Waktu SD kelas 4, bajuku tidak lagi muat. Untung ada anak Paman yang bajunya tidak lagi dipakai. Dilungsurkan. Yah, meski agak lusuh, tidak apa-apa. Kantongnya ada yang lepas. Masih bisa ibu jahit tangan. Kainnya sudah agak tipis. Tapi, awet kok sampai aku lulus SD masih aku pakai. 

"Andi. Itu sarapan sudah Nenek siapkan. Ikan gabus yang kemarin kamu pancing, Nenek goreng," kata Nenek sambil mengibaskan jemuran. 

"Iya, Nek," nasi putih dengan ikan gabus goreng sungguhlah nikmat. 

"Cucu Nenek gagah pakai seragam baru," goda Nenek. 

"Alhamdulillah. Iya, dong, Nek," sahutku. 

"Kamu seperti Bapakmu, Andi. Gagah, tegap. Senang Nenek lihat...," seketika Nenek tercekat. Nenek menyeka air matanya dengan lengan baju. Aku pun berdiri, menghampiri, dan memeluk Nenek erat. 

Pandanganku tertuju ke bingkai foto di dinding kayu. Ada aku, Bapak, Ibu, dan Adekku. Bapak meninggal dua tahun lalu. 

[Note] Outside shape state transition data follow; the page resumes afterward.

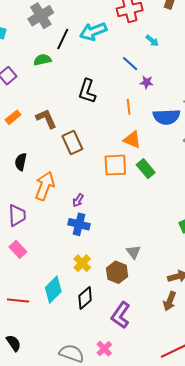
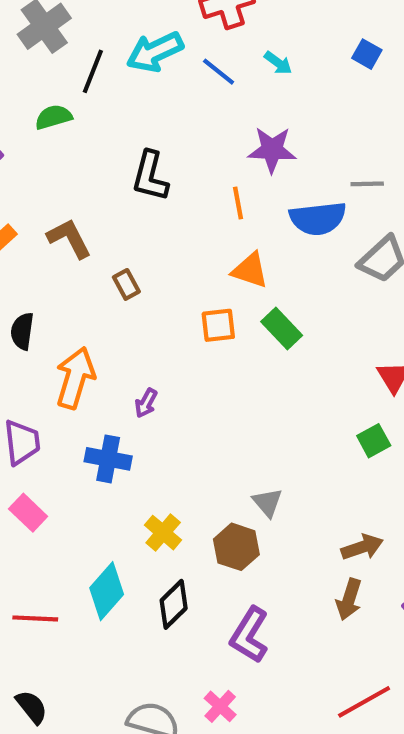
blue line: (130, 64) -> (219, 72), moved
purple star: (147, 82) -> (272, 150), size x1.6
brown rectangle: (72, 143) -> (126, 284), size x0.6
orange square: (115, 165) -> (218, 325), size x0.7
blue cross: (79, 224) -> (108, 459), moved

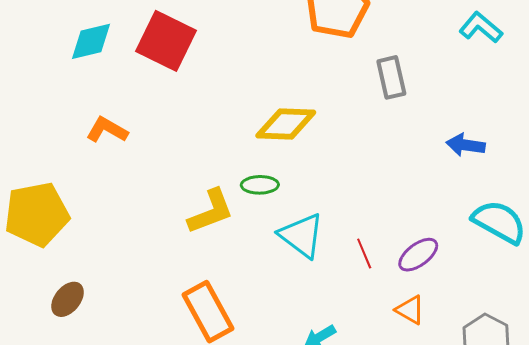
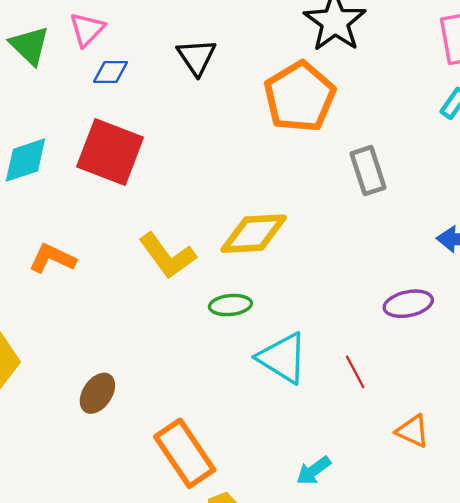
yellow L-shape: (211, 211) -> (167, 256), moved, turned 80
purple ellipse: (418, 255) -> (408, 304), moved, turned 30
brown ellipse: (68, 299) -> (97, 393), moved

Bapak meninggal dunia dalam tugas di Papua. Kata teman Bapak dan berita di televisi, Bapak menjadi salah satu korban penembakan KKB di Nduga, Papua.  

Aku ingat hari pemakaman Bapak. Jenazah Bapak diantarkan banyak tentara dan warga. Aku yang mengazankan jenazah Bapak sebelum dimakamkan. Aku bangga dengan Bapak. Bapak gugur sebagai kusuma bangsa. 

Ibu menangis histeris pada malam setelah mendengar kabar meninggalnya Bapak. Adekku, Bima yang baru berusia setahun hanya bisa bingung. Dia belum mengerti yang terjadi. Aku berusaha menguatkan ibu. 

Nenek mendengar kabar duka itu, setelah salat Isya. Nenek terduduk diam di sajadah. Nenek menangis dalam balutan mukena. Saat kuhampiri, tanganku menyentuh basah sajadah. 

Karena terpukul atas kematian Bapak, Ibu memutuskan pulang kampung ke Sragen membawa Bima, adekku. Tinggal di kampung bersama Simbah. Ibu membantu Simbah menggarap sawah. Tinggallah Aku dan Nenek di sini. Kasihan Nenek kalau aku juga ikut ibu. 

Nenek sudah mulai tenang dari kenangan tentang Bapak. Waktu sudah menunjukkan pukul 6.30. Aku pamit berangkat sekolah. Meski sekolah relatif dekat, aku tidak mau terlambat. Itu salah satu hasil didikan Bapak. 

"Nek, Andi berangkat dulu, ya," sambil kucium tangan Nenek. 

Kuambil sepeda dan kukayuh dengan semangat. Kutengok ke arah rumah, Nenek terus memandangku sambil tersenyum. Kembali pandanganku ke arah depan menyusuri jalanan ke arah sekolah. 

Seperti biasa, udara pagi sungguhlah segar. Dalam perjalanan, di kiri dan kanan jalan kulihat banyak alat berat. Beberapa pekerja proyek kulihat memakai rompi dan helm kuning. Paling proyek seperti biasanya, batinku. Setiap tahun ada saja proyek menambal jalanan yang berlubang. Meski tak bertahan lama setelah dilewati kendaraan berat dan curah hujan yang tinggi. 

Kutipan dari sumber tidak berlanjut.